Personal information
- Nationality: East Germany
- Born: 18 February 1963 (age 63) Teutschenthal, East Germany
- Height: 1.76 m (5 ft 9 in)
- Weight: 63 kg (139 lb)

Sport
- Sport: Swimming
- Strokes: Backstroke Butterfly
- Club: SV Halle

Medal record
Representing East Germany
Olympic Games
| Silver medal – second place | 1980 Moscow | 200 m backstroke |
European Championships
| Gold medal – first place | 1981 Split | 200 m backstroke |
| Gold medal – first place | 1983 Rome | 200 m butterfly |
| Silver medal – second place | 1981 Split | 100 m backstroke |
| Silver medal – second place | 1983 Rome | 100 m butterfly |

= Cornelia Polit =

East German swimmer

Cornelia Polit (later Embacher, born 18 February 1963) is a former swimmer from East Germany.

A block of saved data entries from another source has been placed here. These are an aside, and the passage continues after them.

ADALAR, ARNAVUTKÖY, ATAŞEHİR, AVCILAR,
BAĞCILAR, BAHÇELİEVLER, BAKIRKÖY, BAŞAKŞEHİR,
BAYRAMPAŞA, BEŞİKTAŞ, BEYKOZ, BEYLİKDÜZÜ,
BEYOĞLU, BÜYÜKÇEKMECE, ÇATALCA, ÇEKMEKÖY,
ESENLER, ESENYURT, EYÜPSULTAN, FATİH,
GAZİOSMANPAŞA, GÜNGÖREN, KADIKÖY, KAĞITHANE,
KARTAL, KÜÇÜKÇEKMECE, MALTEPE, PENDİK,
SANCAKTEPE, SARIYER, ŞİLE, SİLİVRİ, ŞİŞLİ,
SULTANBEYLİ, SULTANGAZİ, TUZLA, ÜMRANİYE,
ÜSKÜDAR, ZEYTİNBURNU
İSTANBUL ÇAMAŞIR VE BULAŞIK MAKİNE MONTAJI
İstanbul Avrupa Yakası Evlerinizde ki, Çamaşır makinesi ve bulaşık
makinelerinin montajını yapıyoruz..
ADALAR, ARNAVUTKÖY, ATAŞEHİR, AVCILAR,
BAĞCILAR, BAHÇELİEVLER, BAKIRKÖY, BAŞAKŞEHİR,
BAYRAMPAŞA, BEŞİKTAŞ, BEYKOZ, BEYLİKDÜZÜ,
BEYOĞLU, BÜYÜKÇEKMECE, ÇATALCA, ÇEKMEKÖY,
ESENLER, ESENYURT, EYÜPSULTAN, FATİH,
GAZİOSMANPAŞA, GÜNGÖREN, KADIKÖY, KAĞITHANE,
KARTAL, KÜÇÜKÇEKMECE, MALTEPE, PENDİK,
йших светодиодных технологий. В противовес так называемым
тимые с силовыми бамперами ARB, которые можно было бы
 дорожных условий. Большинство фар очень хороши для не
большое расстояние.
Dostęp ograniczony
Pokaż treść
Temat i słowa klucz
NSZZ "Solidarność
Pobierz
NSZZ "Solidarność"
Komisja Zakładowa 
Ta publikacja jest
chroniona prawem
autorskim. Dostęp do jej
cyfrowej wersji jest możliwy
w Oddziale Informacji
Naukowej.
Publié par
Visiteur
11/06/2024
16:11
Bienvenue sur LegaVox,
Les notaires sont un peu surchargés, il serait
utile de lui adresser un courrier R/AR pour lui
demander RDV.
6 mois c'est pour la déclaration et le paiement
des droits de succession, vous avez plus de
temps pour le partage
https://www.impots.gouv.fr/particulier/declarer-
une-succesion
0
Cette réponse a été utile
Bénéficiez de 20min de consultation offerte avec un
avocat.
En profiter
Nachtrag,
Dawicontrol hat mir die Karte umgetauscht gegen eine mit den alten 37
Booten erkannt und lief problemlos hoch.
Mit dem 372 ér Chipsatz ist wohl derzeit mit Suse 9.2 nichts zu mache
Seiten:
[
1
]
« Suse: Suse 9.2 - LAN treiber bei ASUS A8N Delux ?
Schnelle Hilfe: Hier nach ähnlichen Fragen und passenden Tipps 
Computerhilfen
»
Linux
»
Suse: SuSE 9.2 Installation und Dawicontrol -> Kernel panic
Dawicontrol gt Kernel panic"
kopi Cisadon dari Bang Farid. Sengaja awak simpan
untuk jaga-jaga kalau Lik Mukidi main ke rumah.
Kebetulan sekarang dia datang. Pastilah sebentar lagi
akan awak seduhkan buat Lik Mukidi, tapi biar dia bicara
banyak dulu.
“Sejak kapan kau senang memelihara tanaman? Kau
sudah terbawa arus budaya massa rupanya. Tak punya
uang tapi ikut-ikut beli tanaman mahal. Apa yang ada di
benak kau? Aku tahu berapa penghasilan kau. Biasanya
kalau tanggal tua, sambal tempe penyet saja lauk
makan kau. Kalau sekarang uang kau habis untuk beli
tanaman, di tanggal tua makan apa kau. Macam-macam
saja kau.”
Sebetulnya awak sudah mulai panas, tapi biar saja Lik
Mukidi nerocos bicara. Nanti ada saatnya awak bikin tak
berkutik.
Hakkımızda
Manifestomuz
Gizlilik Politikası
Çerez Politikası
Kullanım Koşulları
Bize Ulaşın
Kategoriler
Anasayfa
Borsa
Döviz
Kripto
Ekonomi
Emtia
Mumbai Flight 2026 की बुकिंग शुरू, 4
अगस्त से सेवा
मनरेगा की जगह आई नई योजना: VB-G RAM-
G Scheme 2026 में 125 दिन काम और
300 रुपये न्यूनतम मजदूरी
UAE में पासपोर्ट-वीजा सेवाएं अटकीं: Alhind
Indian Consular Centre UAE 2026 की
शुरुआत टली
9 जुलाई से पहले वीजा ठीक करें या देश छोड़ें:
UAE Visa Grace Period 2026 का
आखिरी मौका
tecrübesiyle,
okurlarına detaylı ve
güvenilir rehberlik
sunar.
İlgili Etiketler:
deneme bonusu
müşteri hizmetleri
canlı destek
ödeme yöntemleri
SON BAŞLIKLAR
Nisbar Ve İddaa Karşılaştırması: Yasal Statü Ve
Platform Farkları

At age seventeen she won the silver medal in the women's 200 m backstroke at the 1980 Summer Olympics, behind her teammate Rica Reinisch. She won a silver and a gold medal in the 100 m and 200 m backstroke at the 1981 European Aquatics Championships, respectively. Two years later she repeated this achievement, but in the butterfly events.